Mexico has long relied on the U.S. for natural gas, importing more than 70% of its total gas used from across its northern border. As Trump’s tariffs have sparked concerns over a global trade war, there is growing interest in reducing Mexican reliance on U.S. trade for critical products like gas.
Sources confirmed to the Financial Times that local companies are interested in investing in shale gas production, however, it will likely take some time to see meaningful reform implemented by the government. Fracking is currently quite limited in the country, primarily due to environmental risks.
EUROPE SEES RECORD-BREAKING HEAT IN MARCH: Europe had the warmest March on record, according to the European Union Copernicus Climate Change Service.

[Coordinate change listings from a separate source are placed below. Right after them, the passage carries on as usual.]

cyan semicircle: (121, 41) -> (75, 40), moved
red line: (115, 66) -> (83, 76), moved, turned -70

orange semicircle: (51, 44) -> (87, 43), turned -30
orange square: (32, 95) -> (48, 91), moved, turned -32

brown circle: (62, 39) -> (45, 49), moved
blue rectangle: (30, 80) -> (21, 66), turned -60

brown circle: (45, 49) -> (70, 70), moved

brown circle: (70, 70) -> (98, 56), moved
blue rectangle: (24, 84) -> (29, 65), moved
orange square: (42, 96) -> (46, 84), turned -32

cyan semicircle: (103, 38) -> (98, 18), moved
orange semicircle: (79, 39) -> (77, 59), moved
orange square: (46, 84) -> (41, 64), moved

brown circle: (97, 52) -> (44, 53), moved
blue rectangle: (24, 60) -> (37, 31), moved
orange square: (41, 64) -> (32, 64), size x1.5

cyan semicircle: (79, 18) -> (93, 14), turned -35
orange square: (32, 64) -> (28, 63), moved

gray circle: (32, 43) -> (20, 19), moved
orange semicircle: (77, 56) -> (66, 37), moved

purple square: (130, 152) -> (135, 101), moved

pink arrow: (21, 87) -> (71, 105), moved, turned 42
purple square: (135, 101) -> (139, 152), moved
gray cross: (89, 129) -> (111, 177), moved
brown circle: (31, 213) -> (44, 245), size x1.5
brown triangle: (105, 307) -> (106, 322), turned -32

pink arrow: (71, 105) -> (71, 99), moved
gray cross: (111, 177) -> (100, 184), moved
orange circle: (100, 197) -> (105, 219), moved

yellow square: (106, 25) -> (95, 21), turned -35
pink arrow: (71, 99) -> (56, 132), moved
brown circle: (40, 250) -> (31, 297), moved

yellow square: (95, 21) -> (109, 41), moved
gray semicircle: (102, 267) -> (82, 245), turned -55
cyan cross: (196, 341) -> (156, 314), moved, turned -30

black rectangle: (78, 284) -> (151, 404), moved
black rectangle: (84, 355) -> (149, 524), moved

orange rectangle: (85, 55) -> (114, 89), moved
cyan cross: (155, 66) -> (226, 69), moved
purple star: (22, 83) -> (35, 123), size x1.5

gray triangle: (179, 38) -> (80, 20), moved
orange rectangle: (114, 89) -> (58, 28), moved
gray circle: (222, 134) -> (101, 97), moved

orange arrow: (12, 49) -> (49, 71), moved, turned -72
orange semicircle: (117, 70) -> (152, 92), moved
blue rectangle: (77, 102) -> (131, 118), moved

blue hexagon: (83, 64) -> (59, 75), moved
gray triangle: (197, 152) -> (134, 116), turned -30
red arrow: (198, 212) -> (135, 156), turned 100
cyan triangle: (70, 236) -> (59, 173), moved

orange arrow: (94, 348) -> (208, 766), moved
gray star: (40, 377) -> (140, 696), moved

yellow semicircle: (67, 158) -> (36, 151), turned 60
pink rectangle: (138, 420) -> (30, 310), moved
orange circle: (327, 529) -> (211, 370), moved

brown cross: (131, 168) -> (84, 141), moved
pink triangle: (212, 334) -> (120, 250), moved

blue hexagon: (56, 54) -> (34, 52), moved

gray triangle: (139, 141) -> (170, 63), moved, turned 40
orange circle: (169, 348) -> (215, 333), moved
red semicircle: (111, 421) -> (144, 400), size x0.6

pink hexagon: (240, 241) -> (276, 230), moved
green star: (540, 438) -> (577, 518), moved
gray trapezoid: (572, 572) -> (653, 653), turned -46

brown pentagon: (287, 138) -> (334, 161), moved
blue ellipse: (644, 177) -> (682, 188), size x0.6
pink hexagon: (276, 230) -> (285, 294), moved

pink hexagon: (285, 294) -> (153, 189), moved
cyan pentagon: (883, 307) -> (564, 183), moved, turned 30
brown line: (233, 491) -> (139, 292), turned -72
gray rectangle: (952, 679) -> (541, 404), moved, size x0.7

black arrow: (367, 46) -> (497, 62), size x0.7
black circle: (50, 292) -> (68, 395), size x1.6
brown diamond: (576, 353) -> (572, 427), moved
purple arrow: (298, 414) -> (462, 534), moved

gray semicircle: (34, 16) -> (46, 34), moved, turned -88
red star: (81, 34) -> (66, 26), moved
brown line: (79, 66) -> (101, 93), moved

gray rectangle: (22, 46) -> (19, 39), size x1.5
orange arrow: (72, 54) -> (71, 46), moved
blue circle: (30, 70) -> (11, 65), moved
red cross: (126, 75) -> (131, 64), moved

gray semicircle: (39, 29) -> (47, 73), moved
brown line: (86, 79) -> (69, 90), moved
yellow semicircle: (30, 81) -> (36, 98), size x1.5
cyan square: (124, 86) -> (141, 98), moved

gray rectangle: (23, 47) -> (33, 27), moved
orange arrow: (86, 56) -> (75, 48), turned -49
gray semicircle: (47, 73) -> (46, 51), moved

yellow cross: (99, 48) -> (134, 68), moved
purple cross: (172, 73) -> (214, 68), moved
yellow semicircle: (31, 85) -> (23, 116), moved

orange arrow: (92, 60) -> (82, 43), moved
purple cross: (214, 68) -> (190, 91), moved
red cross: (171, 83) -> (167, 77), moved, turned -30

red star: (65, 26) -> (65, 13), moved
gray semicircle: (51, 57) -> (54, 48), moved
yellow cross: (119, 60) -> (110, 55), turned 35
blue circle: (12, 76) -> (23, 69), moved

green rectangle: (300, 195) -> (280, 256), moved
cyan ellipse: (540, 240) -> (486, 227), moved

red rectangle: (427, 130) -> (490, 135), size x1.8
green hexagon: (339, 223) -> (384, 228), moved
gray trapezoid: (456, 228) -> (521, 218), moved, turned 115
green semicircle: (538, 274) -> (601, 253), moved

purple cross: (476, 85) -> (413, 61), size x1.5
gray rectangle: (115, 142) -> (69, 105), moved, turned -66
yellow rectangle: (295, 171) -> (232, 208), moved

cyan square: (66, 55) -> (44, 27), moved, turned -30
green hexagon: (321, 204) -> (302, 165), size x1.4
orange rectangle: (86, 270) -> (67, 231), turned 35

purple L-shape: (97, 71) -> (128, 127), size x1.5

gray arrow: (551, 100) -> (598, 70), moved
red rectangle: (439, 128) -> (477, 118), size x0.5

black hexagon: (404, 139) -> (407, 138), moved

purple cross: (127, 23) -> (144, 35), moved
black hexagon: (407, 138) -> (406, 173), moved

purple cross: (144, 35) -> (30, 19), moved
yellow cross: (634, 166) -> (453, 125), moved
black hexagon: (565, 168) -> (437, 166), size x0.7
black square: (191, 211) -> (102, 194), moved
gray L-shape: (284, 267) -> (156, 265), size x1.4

Its monthly bulletin said land temperatures were 2.41 degrees celsius above the 1991 to 2020 average, making it the warmest March for Europe.
Globally, this year’s March was the second warmest on record. It added that March was the 20th month in the last 21 months in which the average global surface air temperature was more than 1.5°C above the pre-industrial level.
GREEN ENERGY SURPASSED 40% OF GLOBAL ELECTRICITY LAST YEAR: Renewable energy accounted for over 40% of the world’s electricity generation, with solar energy playing a significant role in the growth, according to a report from Ember.
Ember’s annual Global Electricity Review said renewable generation was 40.9% in 2024, compared to 39.4% in 2023. The report said the increase in generation from renewable energy was in part because solar generation has doubled over the last three years.
For the third year in a row, solar was the largest source of new electricity generation globally and remains the fastest growing source of electricity. The report said that more than 53% of the increase in solar generation was in China.
Ember added that heatwaves drove up electricity demand, which resulted in a small increase of about 1.4% in fossil fuel generation.
ICYMI – CLIMATE GROUPS OPPOSE TRUMP’S PICK FOR BLM: More than 125 climate groups sent a letter yesterday asking Senate Committee on Energy and Natural Resources members to oppose Trump’s pick to be the Director of the Bureau of Land Management, Kathleen Sgamma.
The groups pointed to Sgamma’s history of litigating against the agency. She served as president of the Western Energy Alliance for nearly two decades, which has challenged the bureau in court and pushed for more fossil fuel production.
“Ms. Sgamma’s history of litigating and testifying against the agency, alongside her singular, and career-long, commitment to the oil and gas industry, make her an unacceptable candidate to lead this complex multiple-use agency,” the groups wrote in the letter.
The groups added that she has called the impact of climate change “infinitesimal,” and has helped “the fossil fuel industry to undermine environmental protections and opposing common sense policies to protect communities from the impacts of climate change and energy extraction.”
The committee is set to hold a hearing on Sgamma’s nomination on Thursday. Some of the groups that sent the letter included Earthjustice, GreenLatinos, Sierra Club, Western Environmental Law Center, and many more.